→ **Source data**:
#####

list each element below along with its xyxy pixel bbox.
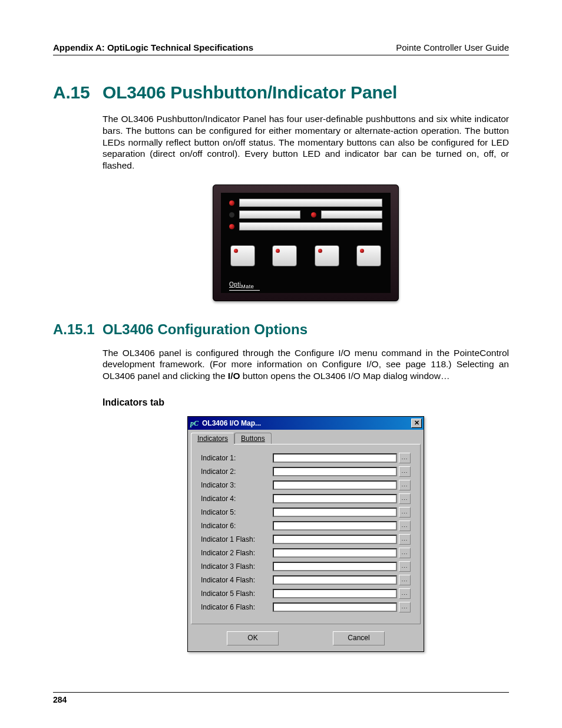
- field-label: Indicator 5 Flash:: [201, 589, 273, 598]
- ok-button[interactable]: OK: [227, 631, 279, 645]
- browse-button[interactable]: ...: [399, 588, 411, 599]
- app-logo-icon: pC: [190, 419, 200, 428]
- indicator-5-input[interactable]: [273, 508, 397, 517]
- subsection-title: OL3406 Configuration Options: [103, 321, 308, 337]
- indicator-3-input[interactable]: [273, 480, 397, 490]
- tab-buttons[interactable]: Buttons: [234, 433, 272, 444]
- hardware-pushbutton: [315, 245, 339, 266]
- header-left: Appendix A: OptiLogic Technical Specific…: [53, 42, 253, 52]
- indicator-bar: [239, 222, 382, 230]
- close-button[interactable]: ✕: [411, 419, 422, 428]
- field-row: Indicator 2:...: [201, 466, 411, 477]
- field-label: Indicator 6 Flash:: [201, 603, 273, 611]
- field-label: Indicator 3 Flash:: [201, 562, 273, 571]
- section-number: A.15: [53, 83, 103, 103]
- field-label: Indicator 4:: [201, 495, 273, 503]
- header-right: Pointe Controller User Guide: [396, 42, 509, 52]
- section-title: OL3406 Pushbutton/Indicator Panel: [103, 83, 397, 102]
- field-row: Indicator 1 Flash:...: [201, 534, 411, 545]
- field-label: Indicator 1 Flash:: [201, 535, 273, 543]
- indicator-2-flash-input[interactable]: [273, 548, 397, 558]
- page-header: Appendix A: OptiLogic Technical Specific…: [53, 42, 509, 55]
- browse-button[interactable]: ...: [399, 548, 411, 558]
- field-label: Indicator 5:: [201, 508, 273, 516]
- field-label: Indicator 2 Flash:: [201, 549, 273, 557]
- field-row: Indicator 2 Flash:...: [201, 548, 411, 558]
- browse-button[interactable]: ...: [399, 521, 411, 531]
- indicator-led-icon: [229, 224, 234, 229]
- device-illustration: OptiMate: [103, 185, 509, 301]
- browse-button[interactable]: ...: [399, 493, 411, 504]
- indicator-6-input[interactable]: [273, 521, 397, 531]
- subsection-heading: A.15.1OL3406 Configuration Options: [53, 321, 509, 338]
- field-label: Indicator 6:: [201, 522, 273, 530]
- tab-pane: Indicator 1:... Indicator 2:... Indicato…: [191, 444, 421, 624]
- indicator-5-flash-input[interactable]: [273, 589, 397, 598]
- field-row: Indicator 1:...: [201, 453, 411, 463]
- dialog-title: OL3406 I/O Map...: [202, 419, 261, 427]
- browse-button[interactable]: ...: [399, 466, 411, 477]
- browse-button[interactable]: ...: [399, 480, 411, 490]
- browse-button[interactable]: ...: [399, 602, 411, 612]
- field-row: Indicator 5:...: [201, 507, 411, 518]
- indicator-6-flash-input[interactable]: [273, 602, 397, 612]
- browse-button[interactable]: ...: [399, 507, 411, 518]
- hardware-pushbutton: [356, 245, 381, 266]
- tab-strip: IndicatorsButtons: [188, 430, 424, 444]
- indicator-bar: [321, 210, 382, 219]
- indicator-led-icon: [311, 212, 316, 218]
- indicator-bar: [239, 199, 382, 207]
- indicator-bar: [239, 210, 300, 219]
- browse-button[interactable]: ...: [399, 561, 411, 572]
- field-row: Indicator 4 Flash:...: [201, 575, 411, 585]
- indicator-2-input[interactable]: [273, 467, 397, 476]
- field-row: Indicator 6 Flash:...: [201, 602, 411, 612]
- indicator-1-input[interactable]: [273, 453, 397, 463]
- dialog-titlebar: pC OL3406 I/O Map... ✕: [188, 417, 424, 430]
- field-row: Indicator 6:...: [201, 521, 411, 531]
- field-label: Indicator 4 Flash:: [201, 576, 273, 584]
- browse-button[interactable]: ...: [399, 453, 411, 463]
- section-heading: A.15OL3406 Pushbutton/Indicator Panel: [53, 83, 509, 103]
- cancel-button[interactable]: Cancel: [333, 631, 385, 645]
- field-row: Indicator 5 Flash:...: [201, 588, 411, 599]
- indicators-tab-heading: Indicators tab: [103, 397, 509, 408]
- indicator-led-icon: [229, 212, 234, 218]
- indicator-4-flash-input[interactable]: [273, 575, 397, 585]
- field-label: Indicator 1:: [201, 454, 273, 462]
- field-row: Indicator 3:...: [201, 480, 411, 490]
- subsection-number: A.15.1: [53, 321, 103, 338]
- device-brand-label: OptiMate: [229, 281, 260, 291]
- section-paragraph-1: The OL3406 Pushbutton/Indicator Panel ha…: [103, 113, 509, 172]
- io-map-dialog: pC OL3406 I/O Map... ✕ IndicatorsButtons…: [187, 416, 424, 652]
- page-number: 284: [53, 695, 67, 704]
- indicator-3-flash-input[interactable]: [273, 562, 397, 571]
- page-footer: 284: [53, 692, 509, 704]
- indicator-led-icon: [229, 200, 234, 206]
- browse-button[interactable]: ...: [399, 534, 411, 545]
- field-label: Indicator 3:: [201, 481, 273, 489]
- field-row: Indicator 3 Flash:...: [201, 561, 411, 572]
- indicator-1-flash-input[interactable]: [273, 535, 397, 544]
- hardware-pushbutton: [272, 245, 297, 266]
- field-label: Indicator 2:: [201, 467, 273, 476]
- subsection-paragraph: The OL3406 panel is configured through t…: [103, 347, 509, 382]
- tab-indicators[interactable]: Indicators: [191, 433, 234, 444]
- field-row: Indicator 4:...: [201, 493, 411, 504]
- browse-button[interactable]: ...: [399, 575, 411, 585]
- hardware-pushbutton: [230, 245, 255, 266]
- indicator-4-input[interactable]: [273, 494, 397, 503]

#####

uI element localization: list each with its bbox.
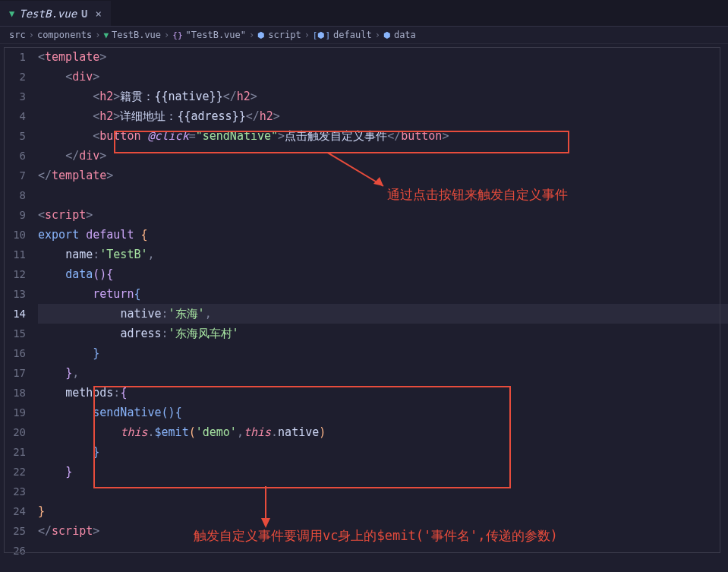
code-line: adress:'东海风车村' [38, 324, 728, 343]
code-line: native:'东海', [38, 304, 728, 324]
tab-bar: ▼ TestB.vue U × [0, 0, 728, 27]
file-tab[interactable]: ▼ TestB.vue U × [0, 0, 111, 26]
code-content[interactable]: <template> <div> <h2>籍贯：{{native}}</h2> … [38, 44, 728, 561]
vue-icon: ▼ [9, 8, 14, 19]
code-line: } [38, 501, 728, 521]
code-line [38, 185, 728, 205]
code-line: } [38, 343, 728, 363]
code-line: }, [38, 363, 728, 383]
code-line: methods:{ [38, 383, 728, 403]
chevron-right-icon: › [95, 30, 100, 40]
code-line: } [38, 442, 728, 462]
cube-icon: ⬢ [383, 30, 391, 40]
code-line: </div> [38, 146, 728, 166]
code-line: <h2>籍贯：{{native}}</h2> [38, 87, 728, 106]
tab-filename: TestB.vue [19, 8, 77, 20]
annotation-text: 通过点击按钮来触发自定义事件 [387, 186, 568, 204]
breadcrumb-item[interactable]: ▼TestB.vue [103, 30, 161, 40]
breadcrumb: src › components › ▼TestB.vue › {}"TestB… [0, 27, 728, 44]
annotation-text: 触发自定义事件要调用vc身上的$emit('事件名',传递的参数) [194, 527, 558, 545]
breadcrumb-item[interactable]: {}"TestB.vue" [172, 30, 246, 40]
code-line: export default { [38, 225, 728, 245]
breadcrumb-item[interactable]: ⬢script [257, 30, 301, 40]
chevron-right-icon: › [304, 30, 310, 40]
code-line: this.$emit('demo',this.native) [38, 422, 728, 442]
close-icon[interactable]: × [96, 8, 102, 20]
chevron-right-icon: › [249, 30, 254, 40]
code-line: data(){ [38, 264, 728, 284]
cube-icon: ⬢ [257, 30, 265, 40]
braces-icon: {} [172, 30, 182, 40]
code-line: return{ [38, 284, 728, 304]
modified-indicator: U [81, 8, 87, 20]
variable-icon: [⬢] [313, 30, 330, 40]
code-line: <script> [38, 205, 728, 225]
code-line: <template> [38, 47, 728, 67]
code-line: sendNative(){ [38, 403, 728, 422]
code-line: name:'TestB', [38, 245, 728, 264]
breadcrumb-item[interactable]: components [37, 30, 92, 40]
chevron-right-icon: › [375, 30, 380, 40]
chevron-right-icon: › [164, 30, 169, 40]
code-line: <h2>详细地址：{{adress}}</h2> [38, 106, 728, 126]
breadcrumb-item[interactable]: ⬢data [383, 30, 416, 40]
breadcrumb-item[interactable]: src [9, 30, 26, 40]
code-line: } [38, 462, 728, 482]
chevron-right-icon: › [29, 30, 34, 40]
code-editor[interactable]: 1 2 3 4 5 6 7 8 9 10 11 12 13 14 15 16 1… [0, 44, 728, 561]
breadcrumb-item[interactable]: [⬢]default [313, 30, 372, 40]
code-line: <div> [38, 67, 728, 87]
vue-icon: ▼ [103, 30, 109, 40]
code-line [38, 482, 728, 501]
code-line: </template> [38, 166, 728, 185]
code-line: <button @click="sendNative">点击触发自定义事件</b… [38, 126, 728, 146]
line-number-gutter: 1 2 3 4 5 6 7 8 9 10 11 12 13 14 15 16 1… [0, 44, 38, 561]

#####

→ **Your assignment**: Gather every line from the listing above in which "OptiLogic" appears, and copy those lines.

→ **Problem solution**:
- header-left: Appendix A: OptiLogic Technical Specific…: [53, 42, 253, 52]
- page-header: Appendix A: OptiLogic Technical Specific…: [53, 42, 509, 55]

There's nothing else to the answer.